12 Models, Estimators, and Tests

A confidence interval, as a random interval (that is, before it is computed based on observed data) is not guarantied to contain the true value of the parameter of interest (the one the interval is built for). It only contain the true value of the parameter with some probability equal to its level.

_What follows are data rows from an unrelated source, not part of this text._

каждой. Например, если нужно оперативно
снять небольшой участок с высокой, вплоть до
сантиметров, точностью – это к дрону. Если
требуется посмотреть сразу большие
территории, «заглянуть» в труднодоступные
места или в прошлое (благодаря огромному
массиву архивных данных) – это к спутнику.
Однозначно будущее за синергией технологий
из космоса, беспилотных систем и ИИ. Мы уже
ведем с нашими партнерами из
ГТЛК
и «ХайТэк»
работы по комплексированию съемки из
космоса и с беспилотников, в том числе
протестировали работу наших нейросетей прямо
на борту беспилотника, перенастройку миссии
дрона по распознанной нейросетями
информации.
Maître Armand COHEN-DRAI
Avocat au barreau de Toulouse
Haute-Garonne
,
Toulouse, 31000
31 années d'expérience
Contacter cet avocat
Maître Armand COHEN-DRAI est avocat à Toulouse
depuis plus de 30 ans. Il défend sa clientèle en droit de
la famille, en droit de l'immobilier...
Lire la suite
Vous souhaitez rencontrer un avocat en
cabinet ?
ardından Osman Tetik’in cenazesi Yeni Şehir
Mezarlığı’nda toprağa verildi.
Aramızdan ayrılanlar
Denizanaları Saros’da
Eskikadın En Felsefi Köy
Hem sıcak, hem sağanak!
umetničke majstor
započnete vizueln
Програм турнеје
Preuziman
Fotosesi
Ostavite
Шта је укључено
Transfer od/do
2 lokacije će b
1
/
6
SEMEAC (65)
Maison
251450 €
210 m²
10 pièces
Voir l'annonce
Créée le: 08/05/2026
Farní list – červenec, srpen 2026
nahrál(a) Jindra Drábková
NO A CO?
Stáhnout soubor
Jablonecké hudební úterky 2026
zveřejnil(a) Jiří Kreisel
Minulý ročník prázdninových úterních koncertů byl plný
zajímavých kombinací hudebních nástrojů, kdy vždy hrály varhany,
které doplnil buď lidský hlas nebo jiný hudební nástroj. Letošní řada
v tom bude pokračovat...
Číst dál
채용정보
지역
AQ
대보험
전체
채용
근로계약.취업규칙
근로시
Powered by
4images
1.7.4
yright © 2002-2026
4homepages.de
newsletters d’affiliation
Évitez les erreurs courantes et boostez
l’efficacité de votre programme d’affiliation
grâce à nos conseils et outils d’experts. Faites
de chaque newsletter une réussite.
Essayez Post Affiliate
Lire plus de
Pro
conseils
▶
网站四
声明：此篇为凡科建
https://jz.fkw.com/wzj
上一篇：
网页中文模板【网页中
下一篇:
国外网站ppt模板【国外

To illustrate this, we consider the Clopper–Pearson two-sided confidence interval for the parameter of a binomial. (The number of trials defining the binomial is fixed.)

n = 20 # number of trials
theta = 0.3 # probability parameter
B = 100 # number of replicates
L = numeric(B) # storing the lower bound of the interval
U = numeric(B) # storing the upper bound of the interval
X = rbinom(B, n, theta) # simulated data with each number corresponding to one replicate
for (b in 1:B){
  test = binom.test(X[b], n, conf = 0.90)
  L[b] = test$conf.int[1]
  U[b] = test$conf.int[2]
}
plot(0, 0, type = "n", xlim = c(0, 1), ylim = c(0, B), ylab = "Experiments", cex.lab = 1.5)
segments(L, 1:B, U, 1:B, col = "darkgrey")
abline(v = theta, col = "darkred") # indicates the true value of the parameter

cat(paste("While the target level was 90 percent, the interval contained the true value of the parameter", sum((L < theta)*(U > theta)), "times out of", B, "replicates."))

While the target level was 90 percent, the interval contained the true value of the parameter 95 times out of 100 replicates.